Os Cordões da Bolsa

Tercio Sampaio Ferraz Jr

 

O episódio da venda das ações da Vale do Rio Doce, ao lado das repercussões políticas, teve ainda o condão de pôr a descoberto algumas limitações do acanhado mercado de capitais brasileiro. A parte o problema de eventuais vazamentos de informações que teriam bene­ficiado alguns poucos privilegiados, a impotên­cia revelada pela Comissão de Valores Mo­biliários em atuar como elemento fiscalizador e regulador dos negócios com ações aponta para outras importantes consequências.

Como se sabe, existe uma instrução da CVM, de número 303, que exige o registro de operações de grande porte na Bolsa, para evitar mani­pulações e especulações indevidas. Esta ins­trução, no caso da Vale, em que, ademais, o ven­dedor era a própria União, através do Ministério da Fazenda e do Banco Central, não foi respei­tada. Alegou-se, a propósito, que o governo, nes­ta negociação, não estaria adstrito àquela ins­trução, o que evidentemente é, pelo menos, uma incoerência.
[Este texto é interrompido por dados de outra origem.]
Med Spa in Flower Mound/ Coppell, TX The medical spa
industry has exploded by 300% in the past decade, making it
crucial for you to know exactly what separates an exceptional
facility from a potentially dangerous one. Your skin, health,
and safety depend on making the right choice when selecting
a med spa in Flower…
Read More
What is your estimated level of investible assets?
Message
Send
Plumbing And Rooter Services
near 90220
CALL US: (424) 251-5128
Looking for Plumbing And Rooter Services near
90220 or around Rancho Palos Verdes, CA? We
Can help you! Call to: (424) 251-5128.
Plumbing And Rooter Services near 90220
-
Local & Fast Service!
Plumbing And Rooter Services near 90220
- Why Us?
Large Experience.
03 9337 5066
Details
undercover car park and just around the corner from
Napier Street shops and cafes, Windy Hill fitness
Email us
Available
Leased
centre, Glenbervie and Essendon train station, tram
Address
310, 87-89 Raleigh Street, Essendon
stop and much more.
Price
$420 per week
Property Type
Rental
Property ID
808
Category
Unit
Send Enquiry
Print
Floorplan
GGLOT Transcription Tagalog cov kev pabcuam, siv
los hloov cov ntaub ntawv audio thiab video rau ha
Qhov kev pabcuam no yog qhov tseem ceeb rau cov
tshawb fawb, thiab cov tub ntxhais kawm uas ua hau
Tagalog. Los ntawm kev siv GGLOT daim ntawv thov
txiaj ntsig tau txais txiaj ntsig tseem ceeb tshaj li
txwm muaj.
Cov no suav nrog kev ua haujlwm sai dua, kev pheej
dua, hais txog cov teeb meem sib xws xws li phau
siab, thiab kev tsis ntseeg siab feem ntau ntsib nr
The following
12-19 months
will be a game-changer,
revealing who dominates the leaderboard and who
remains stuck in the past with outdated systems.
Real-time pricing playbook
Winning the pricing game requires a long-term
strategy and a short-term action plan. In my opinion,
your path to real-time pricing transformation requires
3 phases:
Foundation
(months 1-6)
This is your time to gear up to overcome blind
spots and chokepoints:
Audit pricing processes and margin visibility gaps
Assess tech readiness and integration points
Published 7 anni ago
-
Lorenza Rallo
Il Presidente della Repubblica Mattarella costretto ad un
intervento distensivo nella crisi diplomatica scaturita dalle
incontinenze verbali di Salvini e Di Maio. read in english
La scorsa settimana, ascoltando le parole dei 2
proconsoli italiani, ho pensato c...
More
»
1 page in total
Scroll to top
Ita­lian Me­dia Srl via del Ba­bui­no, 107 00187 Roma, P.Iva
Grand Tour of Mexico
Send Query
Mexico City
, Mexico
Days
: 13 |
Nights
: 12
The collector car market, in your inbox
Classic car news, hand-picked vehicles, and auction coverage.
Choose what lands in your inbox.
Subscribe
Afinal, dentro de uma concepção democrática do Estado de Direito, a lei è so­berana, devendo todos, inclusive o governo, a ela se submeter.

Já por esse fato, o episódio da Vale mostra a fragilidade institucional do mercado brasileiro. Não contente em ser legislador, o governo pretende também atuar como juiz que perverte, em causa própria, a legislação. Ademais, atuando economicamente na sustentação das operações, pois não se pode negar que as Bolsas brasileiras subsistem graças a empresas do tipo Petrobrás, Banco do Brasil e a investimentos proporcionados pelos fundos oficiais, como o 157, o governo acaba forçando a existência artificial de um mercado apenas com pretensões capi­talistas.

Na verdade, o que sucede é que, dentro do processo de desenvolvimento acelerado e tu­telado que vivemos, as Bolsas de Valores no Brasil não tiveram, até agora, condições de atuar como um mecanismo financeiro de área privada, capaz de autorregular-se e de afirmar-se como um decisivo ponto de sustentação para a captação de recursos empresariais e para a ins­tauração de um modelo capitalista de partici­pação econômica do cidadão. A presença do governo, com uma verdadeira tutela tanto econômica como legislativa e até política do mercado, retira da iniciativa privada a capa­cidade de promover-lhe o desenvolvimento com o mínimo de espontaneidade compatível com um modelo capitalista. Observa-se, neste sentido, quão pequena é a participação de grandes em­presas brasileiras que não veem maior interesse em abrir seu capital, permanecendo alheias ao mercado, em contraste com as estatais e as de economia mista.

Assim, depois de uma experiência de alguns anos, o regime de 64 está agora na obrigação de rever a sua política de mercado de capitais. O modelo que acabou vingando mostra uma exces­siva dependência das Bolsas em relação ao Poder Executivo, quer no plano de regulação e controle, quer quanto a sua sustentação eco­nômica por empresas que lhe são adstritas. Es­ta exagerada centralização se, num período inicial, foi útil como agente desencadeador de um processo, hoje se revela, entretanto, como um elemento que pode conduzir o mercado a uma permanente e indesejável vida artificial.